Il giorno perfetto,  ti salvo. Terza parte.

quando "l'opera" fu compiuta, Frankie decise per la savonarola in sala. prese un sigaro e lentamente attese la combustione.

dai vetri, la città segnava le encicliche consuete. invariabili, come gli orizzonti morali, lì appesi al cielo, e tanto distanti, quanto irrimediabilmente inavvicinabili. tutto sembrava sottomesso. spregiudicati errori, richiamanti il miserabile declino, colmavano la diffusa indifferenza e il generale oblio: dagli attraversamenti estetici ai debiti dell'assenza. in periferia, le evidenze del sottrarre mostravano le logiche e le perversioni di quel doloso e più che indegno calcolo politico. ma l'esercizio all'abitudine concimava l'irreversibile e la raffinatezza del potere era tutto in quel generativo e paralizzante coma. la chimica del nulla sovrastava la fisica dei desideri, maneggiando col bisturi la cancrena e la metastasi: le concorrenti manifestazioni di quel produrre "democrazia".

il salmastro procedeva a tratti, rotto, di tanto in tanto, dal rimestio dei commerci dei naviganti. non è che gliene importasse più di tanto, ma quel configgere di rumori di sotto, nell'aprirsi del giorno, lo irritava. 

"che stronzi ... darsi pena per uno sfacelo che loro stessi hanno inventato. dovrebbero scannarli tutti, ecco cosa ... "
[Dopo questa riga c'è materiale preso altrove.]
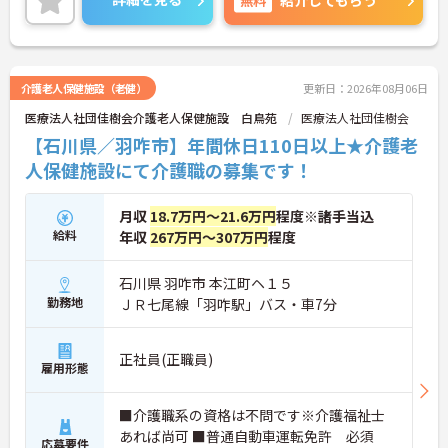
紹介してもらう
に詳細をご案内しますのでお気軽にご相談くださ
い！
介護老人保健施設（老健）
更新日：2026年08月06日
医療法人社団佳樹会介護老人保健施設 白鳥苑
医療法人社団佳樹会
【石川県／羽咋市】年間休日110日以上★介護老
人保健施設にて介護職の募集です！
月収
18.7万円～21.6万円
程度※諸手当込
給料
年収
267万円～307万円
程度
石川県 羽咋市 本江町ヘ１５
勤務地
ＪＲ七尾線「羽咋駅」バス・車7分
正社員(正職員)
雇用形態
■介護職系の資格は不問です※介護福祉士
あれば尚可 ■普通自動車運転免許 必須
応募要件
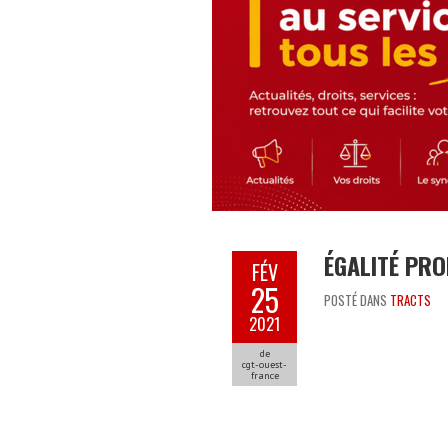
ÉGALITÉ PRO
FÉV
25
POSTÉ DANS
TRACTS
2021
de
cgt-ouest-
france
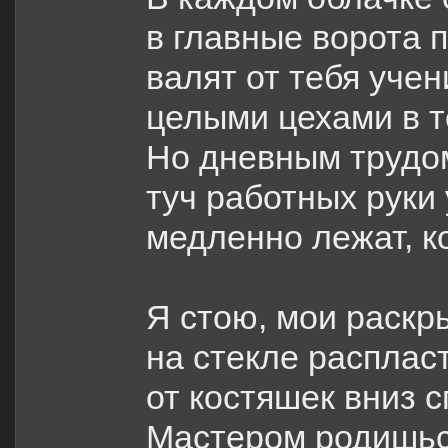
в главные ворота 
валят от тебя учен
целыми цехами в т
Но дневным трудо
туч работных руки
медленно лежат, к
Я стою, мои раскр
на стекле расплас
от костяшек вниз 
Мастером родишься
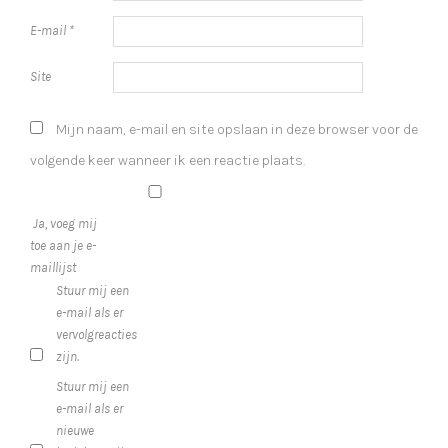
E-mail
*
Site
Mijn naam, e-mail en site opslaan in deze browser voor de
volgende keer wanneer ik een reactie plaats.
Ja, voeg mij
toe aan je e-
maillijst
Stuur mij een
e-mail als er
vervolgreacties
zijn.
Stuur mij een
e-mail als er
nieuwe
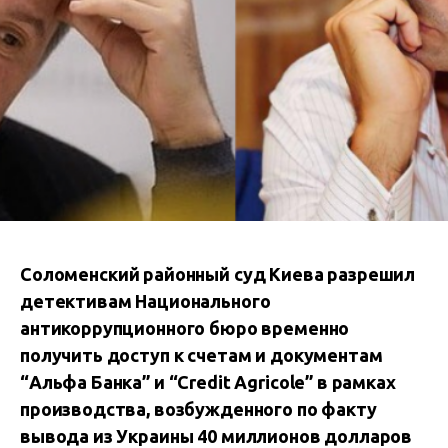
Соломенский районный суд Киева разрешил
детективам Национального
антикоррупционного бюро временно
получить доступ к счетам и документам
“Альфа Банка” и “Credit Agricole” в рамках
производства, возбужденного по факту
вывода из Украины 40 миллионов долларов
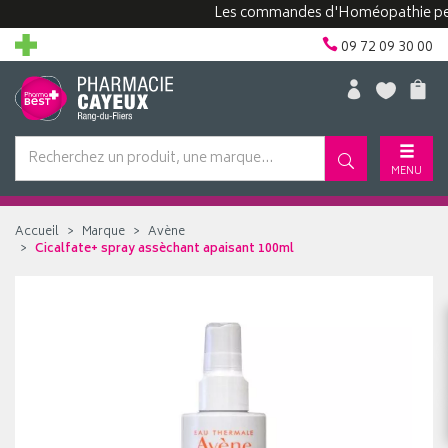
Les commandes d'Homéopathie peuvent 
09 72 09 30 00
MENU
Accueil
Marque
Avène
Cicalfate+ spray assèchant apaisant 100ml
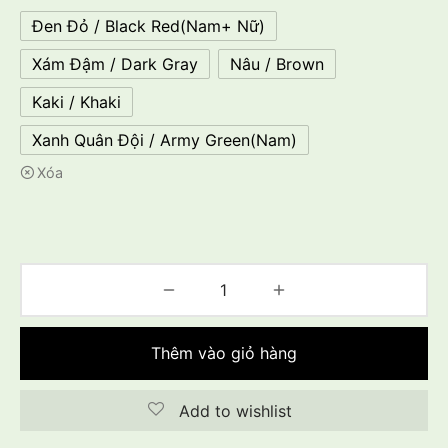
Đen Đỏ / Black Red(Nam+ Nữ)
Xám Đậm / Dark Gray
Nâu / Brown
Kaki / Khaki
Xanh Quân Đội / Army Green(Nam)
Xóa
Thêm vào giỏ hàng
Add to wishlist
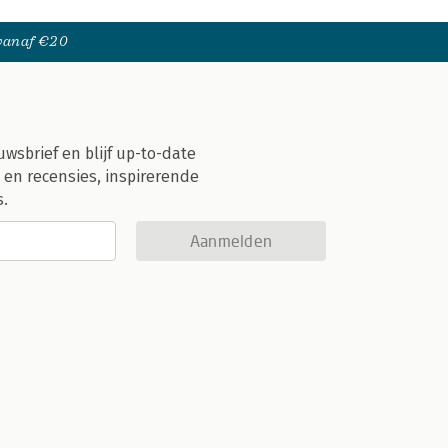
 vanaf €20
uwsbrief en blijf up-to-date
 en recensies, inspirerende
s.
Aanmelden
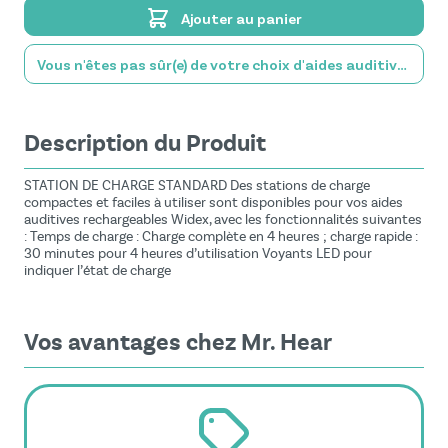
Ajouter au panier
Vous n'êtes pas sûr(e) de votre choix d'aides auditives?
Description du Produit
STATION DE CHARGE STANDARD Des stations de charge
compactes et faciles à utiliser sont disponibles pour vos aides
auditives rechargeables Widex, avec les fonctionnalités suivantes
: Temps de charge : Charge complète en 4 heures ; charge rapide :
30 minutes pour 4 heures d’utilisation Voyants LED pour
indiquer l’état de charge
Vos avantages chez Mr. Hear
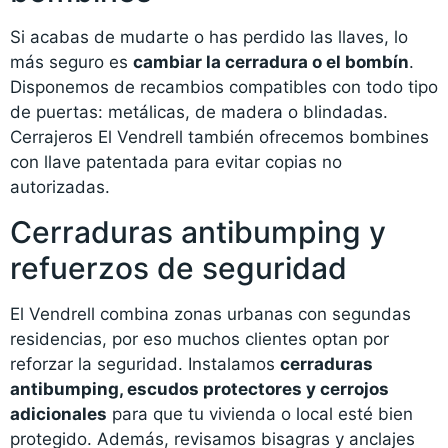
Si acabas de mudarte o has perdido las llaves, lo
más seguro es
cambiar la cerradura o el bombín
.
Disponemos de recambios compatibles con todo tipo
de puertas: metálicas, de madera o blindadas.
Cerrajeros El Vendrell también ofrecemos bombines
con llave patentada para evitar copias no
autorizadas.
Cerraduras antibumping y
refuerzos de seguridad
El Vendrell combina zonas urbanas con segundas
residencias, por eso muchos clientes optan por
reforzar la seguridad. Instalamos
cerraduras
antibumping, escudos protectores y cerrojos
adicionales
para que tu vivienda o local esté bien
protegido. Además, revisamos bisagras y anclajes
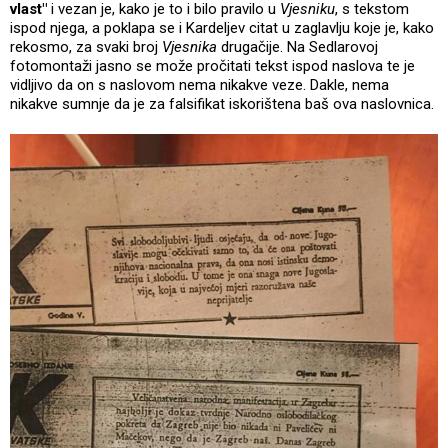
vlast"
i vezan je, kako je to i bilo pravilo u
Vjesniku
, s tekstom
ispod njega, a poklapa se i Kardeljev citat u zaglavlju koje je, kako
rekosmo, za svaki broj
Vjesnika
drugačije. Na Sedlarovoj
fotomontaži jasno se može pročitati tekst ispod naslova te je
vidljivo da on s naslovom nema nikakve veze. Dakle, nema
nikakve sumnje da je za falsifikat iskorištena baš ova naslovnica.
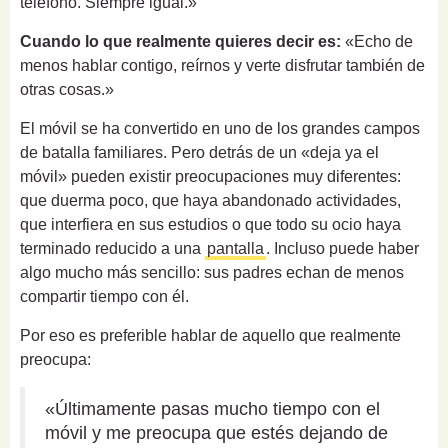
teléfono. Siempre igual.»
Cuando lo que realmente quieres decir es:
«Echo de
menos hablar contigo, reírnos y verte disfrutar también de
otras cosas.»
El móvil se ha convertido en uno de los grandes campos
de batalla familiares. Pero detrás de un «deja ya el
móvil» pueden existir preocupaciones muy diferentes:
que duerma poco, que haya abandonado actividades,
que interfiera en sus estudios o que todo su ocio haya
terminado reducido a una
pantalla
. Incluso puede haber
algo mucho más sencillo: sus padres echan de menos
compartir tiempo con él.
Por eso es preferible hablar de aquello que realmente
preocupa:
«Últimamente pasas mucho tiempo con el
móvil y me preocupa que estés dejando de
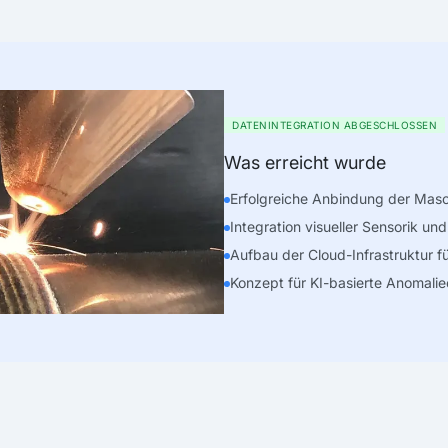
DATENINTEGRATION ABGESCHLOSSEN
Was erreicht wurde
Erfolgreiche Anbindung der Ma
Integration visueller Sensorik u
Aufbau der Cloud-Infrastruktur f
Konzept für KI-basierte Anomalie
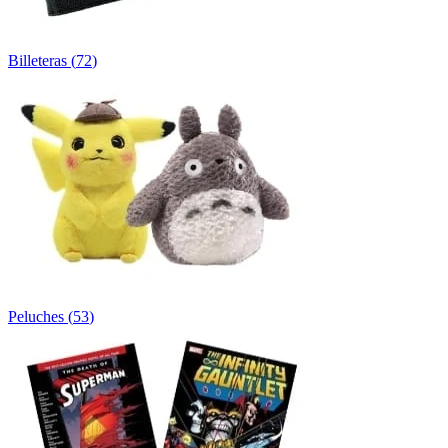
Billeteras
(
72
)
Peluches
(
53
)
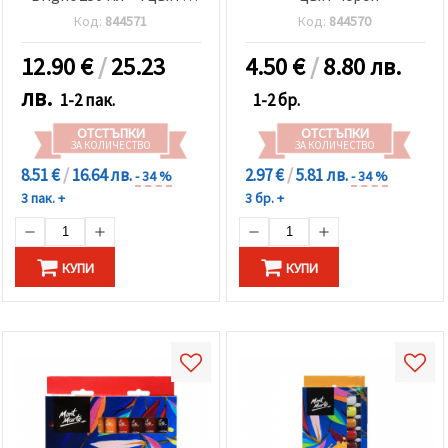
ярки
Код:
844571
Код:
844570
12.90
€
/
25.23
4.50
€
/
8.80 лв.
лв.
1-2 пак.
1-2 бр.
ОТСТЪПКИ
ОТСТЪПКИ
ЗА КОЛИЧЕСТВО
ЗА КОЛИЧЕСТВО
8.51 €
/
16.64 лв.
2.97 €
/
5.81 лв.
- 34 %
- 34 %
3 пак. +
3 бр. +
КУПИ
КУПИ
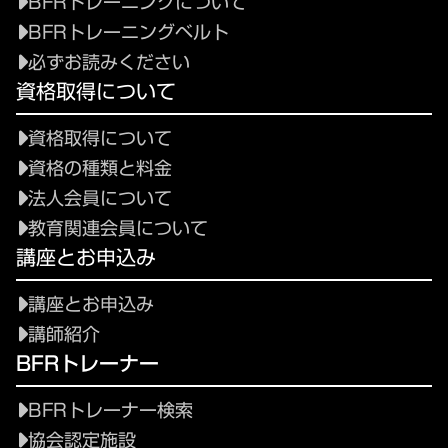
BFRトレーニングについて
BFRトレーニングベルト
必ずお読みください
資格取得について
資格取得について
資格の種類と料金
法人会員について
教育関連会員について
講座とお申込み
講座とお申込み
講師紹介
BFRトレーナー
BFRトレーナー検索
協会認定施設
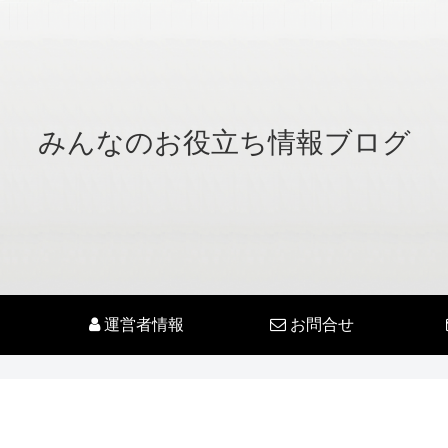
みんなのお役立ち情報ブログ
運営者情報
お問合せ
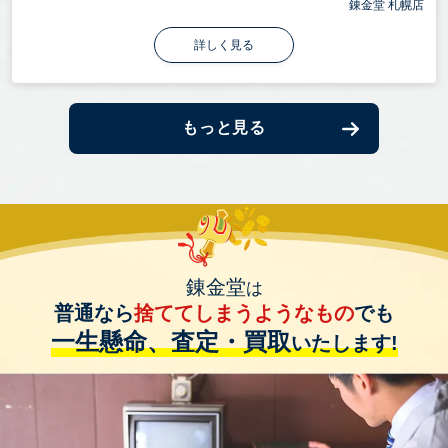
錬金堂 札幌店
詳しく見る
もっと見る
錬金堂
は
普通なら
捨ててしまうようなもの
でも
一生懸命、査定・買取
いたします!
faceva fatica a mostrarsi indifferente, ma quel battere anarchico di genti e improbabili, quanto illeciti contratti, gli impediva di formulare il più elementare dei concetti. provò un confinato senso di solitudine, ma di quel cibo non intese la benché minima necessità. decise, quindi, di lasciare quel risibile sconforto per le oscenità, più che probanti, spalancate e officianti l'orrore più tenacemente rappresentato. quando fu in camera da letto, in quella preistoria di liturgiche combinazioni, ebbe la sensazione di rivivere la desolante ferita patita al tempo di quella adolescente iniziazione, ma seppe come retribuire il danno tra le parti in conflitto. così, ritenendo di governare il mito, come il più solerte dei custodi la colpa, prese la sua parte di letto e immaginò di essere insieme salvezza e redenzione. 

"mia cara", cominciò piano, come uno di quei lenti abbrivi dovuti più per inerzia che per meccanico clamore, "ti starai chiedendo ancora da dove sia giunto il male e perché tu ne sia qui l'oggetto. non ti biasimo per l'ovvietà con cui tenti di dissimulare, ma non avresti goduto di alcun privilegio semmai non ti avessi concesso la salvezza. lo sai, e bene, con quanto vigore hai sollecitato la liberazione e con quanto ardore hai desiderato la via al pentimento. adesso intendi?"

si fermò, ma non le levò lo sguardo dai suoi occhi, anzi lo moltiplicò dentro con quel lieve accanimento. misurò la furia, tolse il torso dal sacco e le assediò il petto col proprio abbraccio.

"hai sempre ritenuto dio meno del nostro credo e che la consapevolezza derivasse dal compiersi perfetto di quella rara bellezza ... avevi ragione ... e rendo merito alla tua arguzia. avresti mai immaginato che tutto potesse risolversi in modo così solenne? marco e matteo sono la nostra ricompensa, la conseguenza del nostro impegno ... la valuta d'oro, come amavi definirli. adesso, anche loro "elevano" e qualificano lo sforzo. l'esegesi, mia cara ... si quel concetto che si fa carne per la remissione dei peccati. tutto, adesso, è compiuto: il dubbio di dio è tolto ... noi possediamo la reminiscenza. la nostra opera ha superato l'intenzione e quella miserabile supponenza che dio soleva mostrare in casa nostra non avrà il merito di una seppur lieve eco."

decise un intervallo e con dolcezza, riannodando il sacco ... 

"non c'e' passione, amore mio. tutto, ormai, è orrore senza ritegno tra rumori contabili e slanci addomesticati. ecco, finalmente hai inteso. ti amo più di prima."

la periferia ricominciava a prostituire la solita alchimia di avanzi. di sotto, l'anatomia del niente concordava i ricalcoli di quel "bisturi operante" e la democrazia, fatta salva, andava riproducendo i fasti della paralisi. 

Frankie, lasciati i resti ai sacchi, decise che era l'ora. riparò quel poco di disordine accumulato al sangue e scelse il balcone in sala.